The Supreme Court on Wednesday refused to share with the Union of India the complete report of the state coordinator for the National Register of Citizens (NRC) with regard to the modalities of the standard operating procedure in dealing with the claims of those not included in the first draft published by the state of Assam on July 30.
Appearing before the bench of Justice Ranjan Gogoi and Justice Rohinton Nariman, Attorney General K. K. Venugopal advanced that it may be taken on record that the government of India desires that a copy of documents tendered to and relied on by the court be also served on it.
“We are in agreement with one suggestion of Mr. Prateek Hajela (the state coordinator for NRC) that in addition to what was initially furnished by the applicant, if they have not succeeded in proving their claim on the basis of those documents, any one of the 10 documents set out in the report, of the 15 stipulated in List A, shall be permitted at the stage of addressing the claims and objections”, stated Justice Gogoi.
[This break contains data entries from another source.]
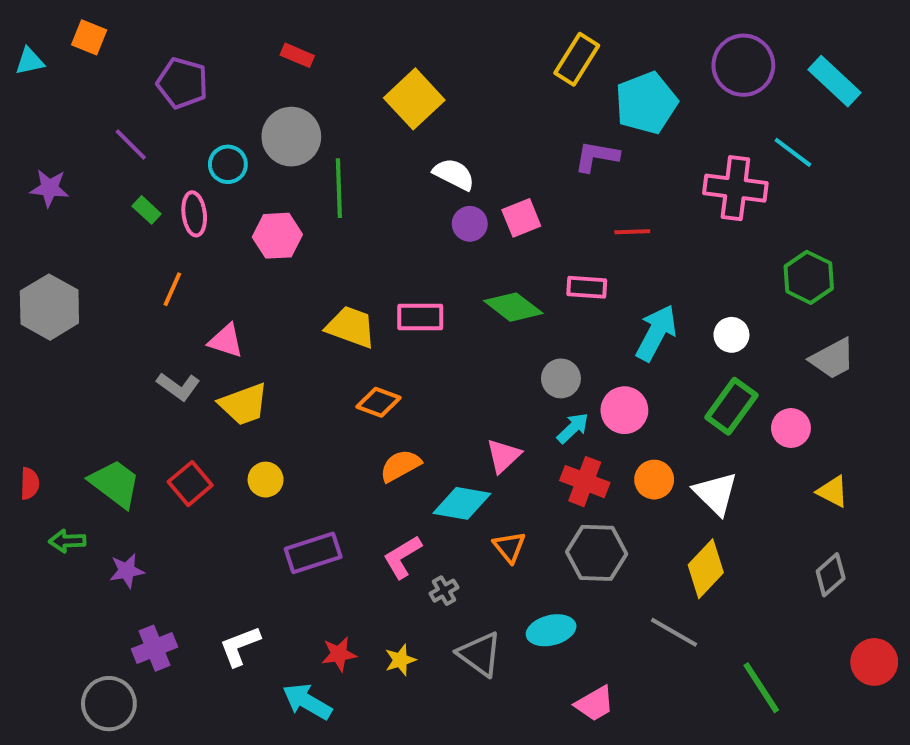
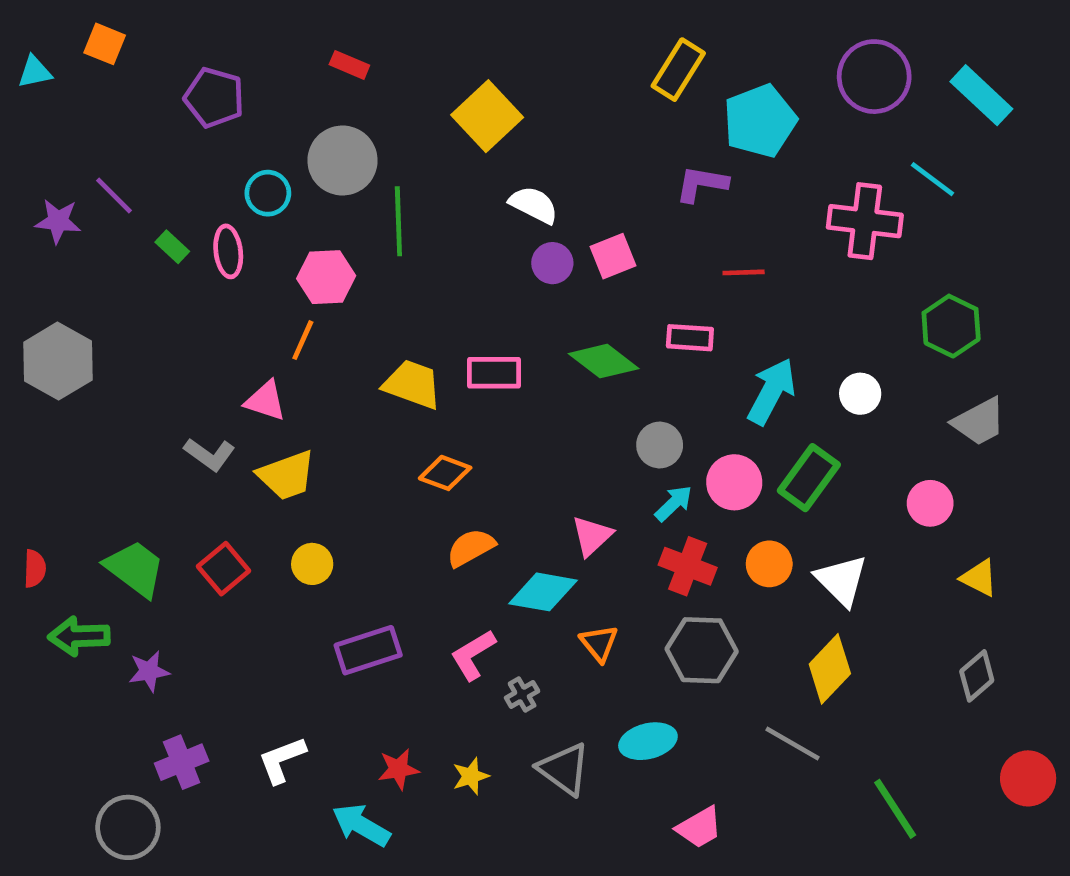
purple line: (131, 145) -> (114, 195), moved
orange line: (172, 289) -> (303, 340), moved
green rectangle: (731, 406) -> (809, 478), moved
green arrow: (67, 541) -> (79, 636), size x1.4

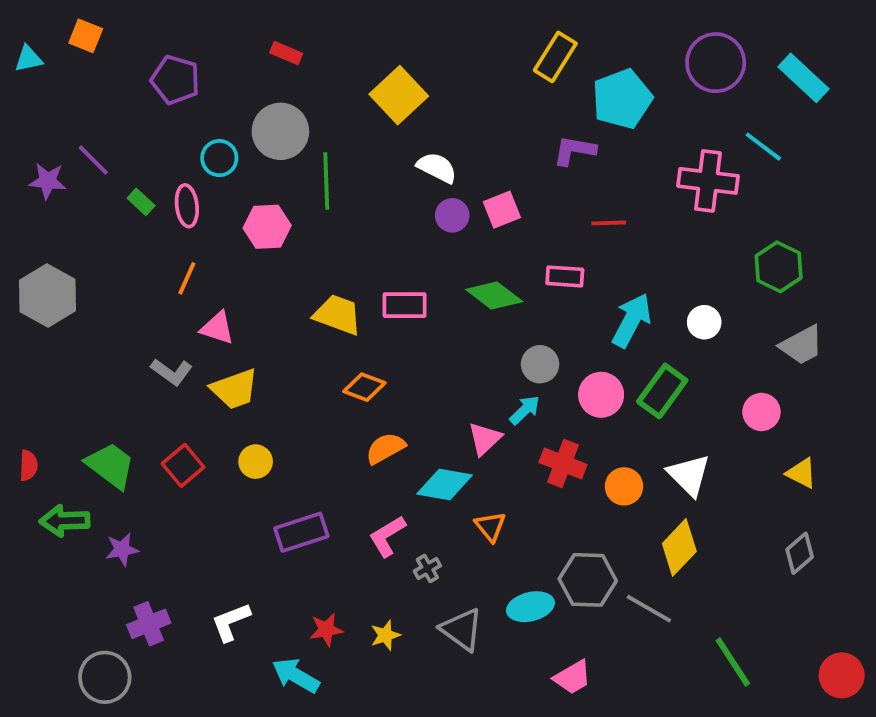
orange line: (303, 340) -> (187, 278), moved
cyan arrow: (674, 503) -> (525, 410), moved
orange circle: (769, 564) -> (624, 486), moved
gray hexagon: (702, 650) -> (588, 580), moved
red circle: (1028, 778) -> (842, 675), moved

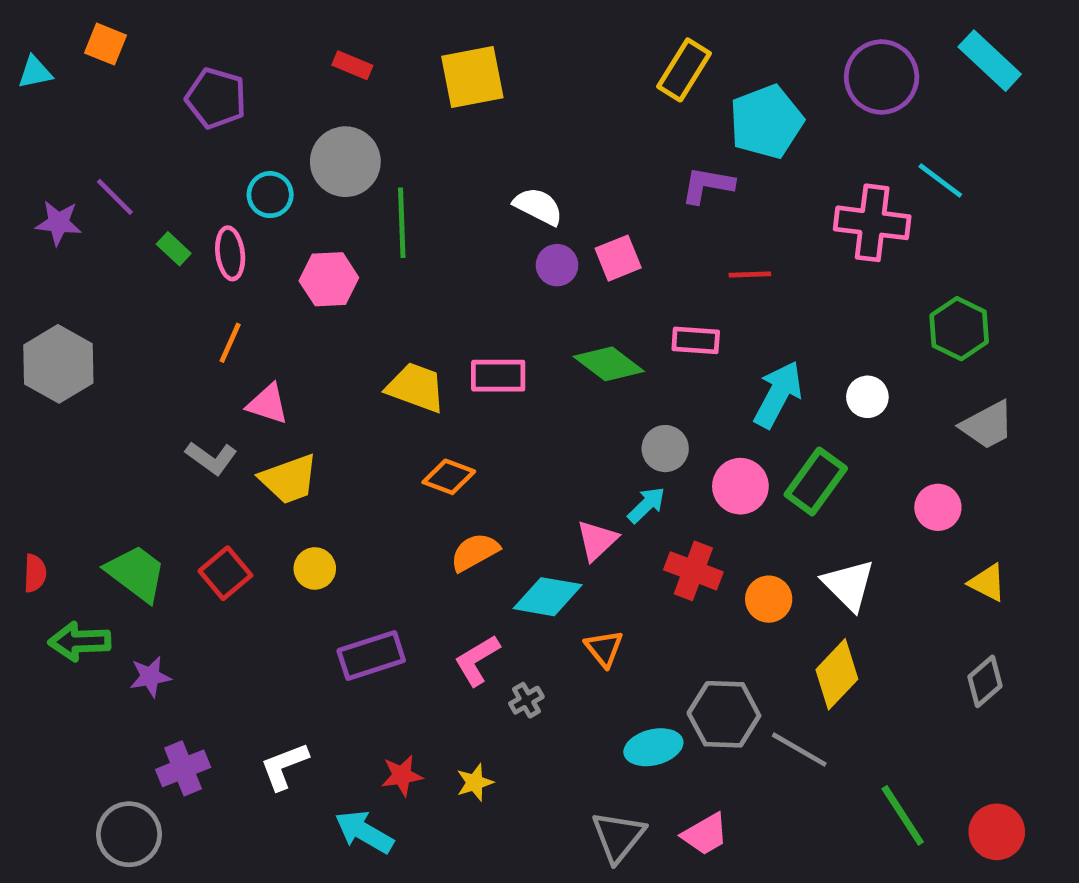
cyan rectangle: (803, 78) -> (990, 61), moved
yellow square: (399, 95) -> (472, 77), moved, turned 32
gray triangle: (462, 630) -> (618, 837), moved, turned 33
red circle: (842, 675) -> (997, 832), moved

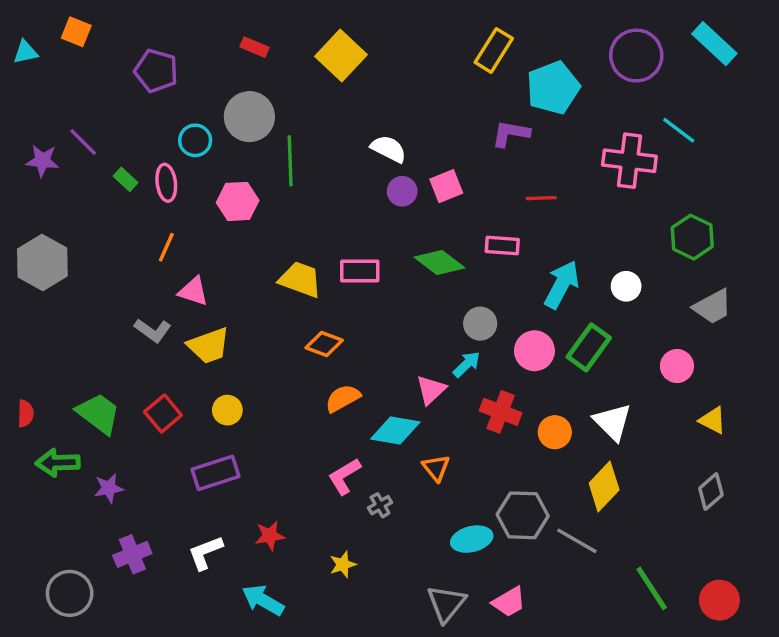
yellow square: (472, 77) -> (341, 56), turned -36
purple rectangle: (371, 655) -> (215, 473), moved
red star: (402, 775) -> (270, 536), moved
gray circle: (129, 834) -> (70, 593), moved

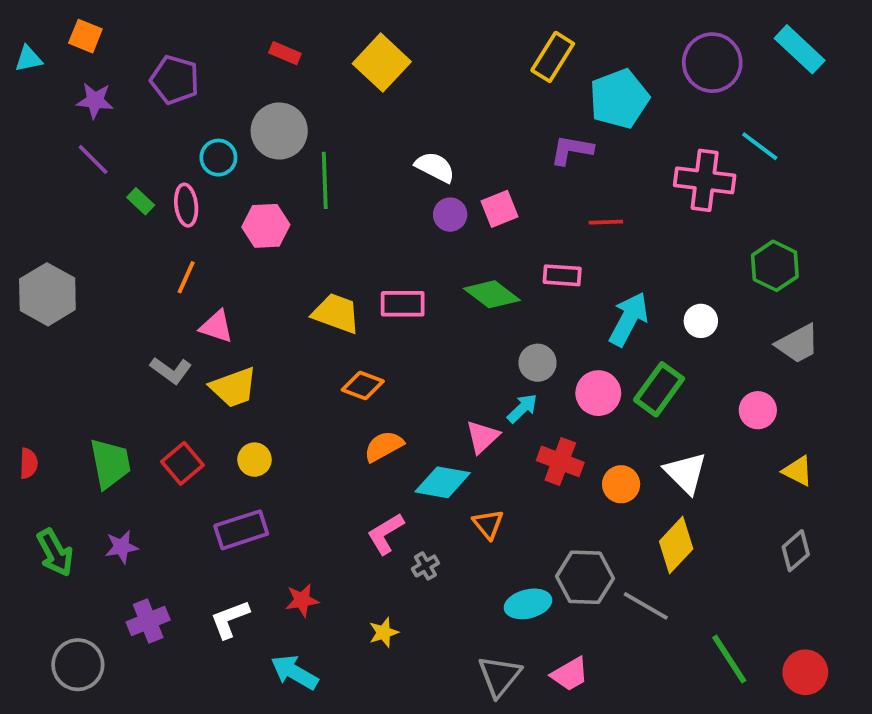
purple star: (42, 161) -> (95, 101), moved
green trapezoid: (98, 414) -> (110, 463), turned 42
green arrow: (58, 463) -> (55, 553), moved, turned -117

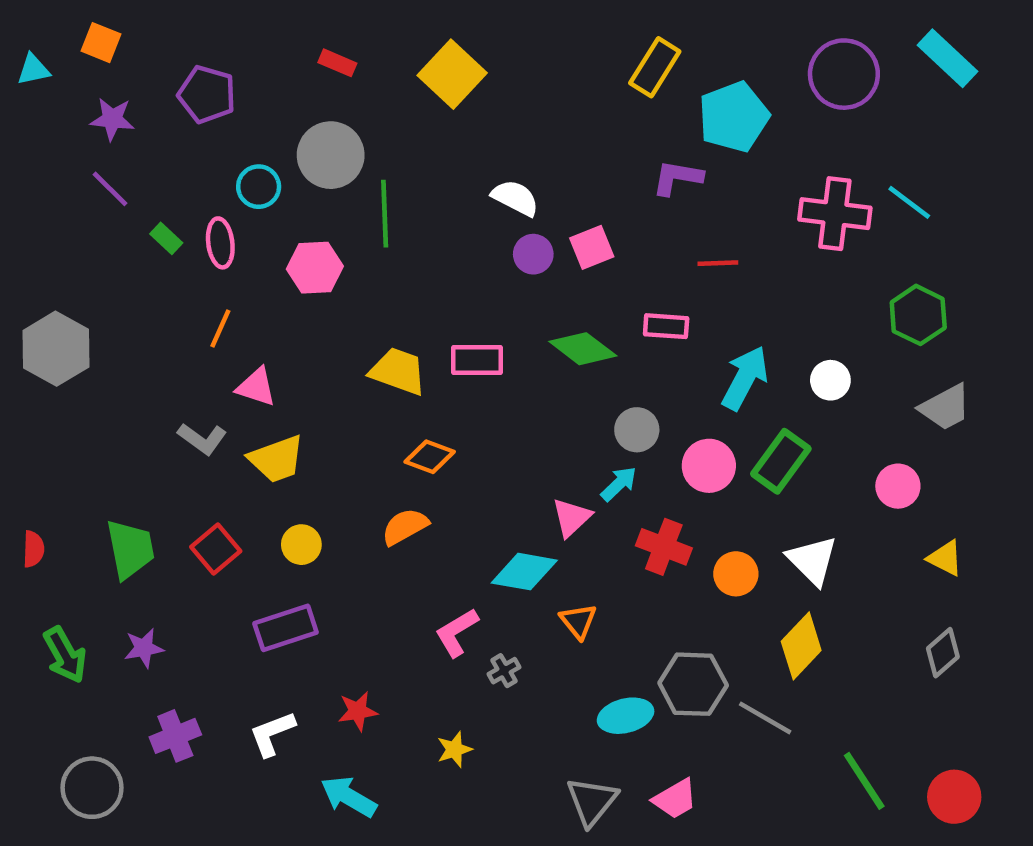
cyan line: (760, 146) -> (909, 202), moved
orange semicircle: (384, 446) -> (405, 527), moved

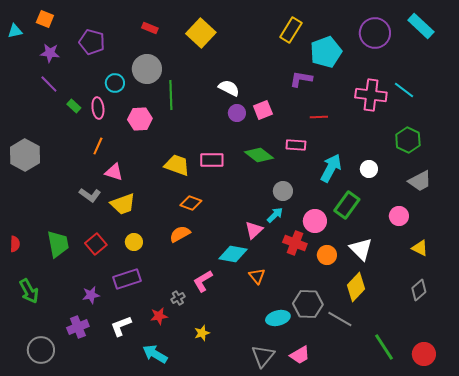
pink circle: (709, 466) -> (315, 221), moved
purple star: (144, 648) -> (91, 295), moved
gray cross: (504, 671) -> (178, 298), moved

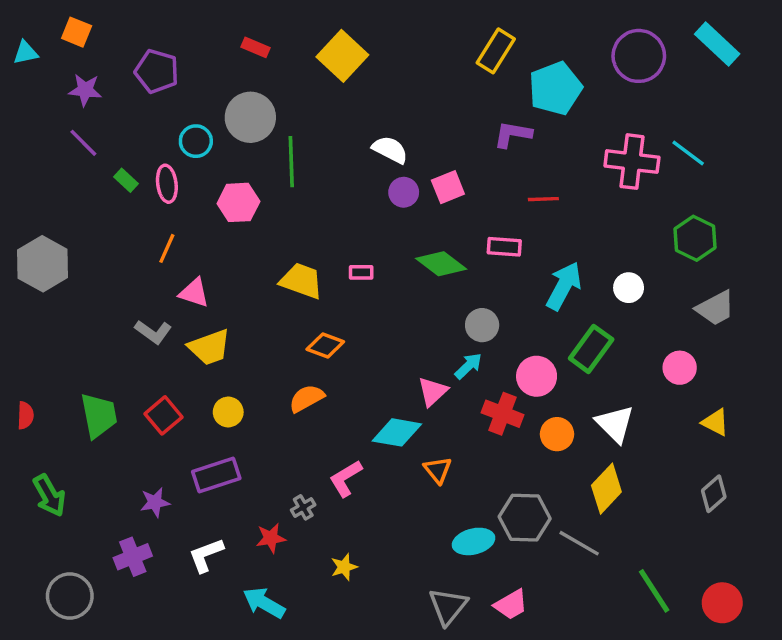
pink rectangle: (212, 160) -> (361, 272), size x0.6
The bench proceeded to record its order to the effect that the 10 documents set out by the state coordinator can be relied on or introduced by a claimer for inclusion in the NRC subject to the authenticity of the documents being certified by the relevant issuing authority.
Further, noting that the AG has sought a copy of the report, the bench asserted, “we are of the view that what has been set out in the aforesaid order should be sufficient for the Union of India and other stakeholders to indicate their opinion on the matter”
At the commencement of the hearing, Justice Gogoi had inquired if the AG wished to revert or the bench may conclude by declaring in the order what the 10 documents are any one of which may be relied on at stage of filing claims.
“What has been said is that out of the 15 documents in List A, 10 will be deemed authentic and will be accepted even at the late stage”, Justice Nariman had explained.
When the AG asked which the five remaining documents are, Justice Gogoi replied that List A is a matter of public record, which Justice Nariman adding that once the 10 acceptable documents have been set out, the remaining five would be clear.
“We would like to see the rest of the report unless it is a secret document. The government of India is extremely interested...we are concerned with the larger population...”, persisted the AG.
“The government of India may be interested but we have to balance things...at the moment we have said that what we have indicated is sufficient...it is at the discretion of the court how much is disclosed at this stage...”, affirmed Justice Gogoi.
The Union of India has been granted two weeks’ time to respond, the matter next scheduled to be heard on September 19.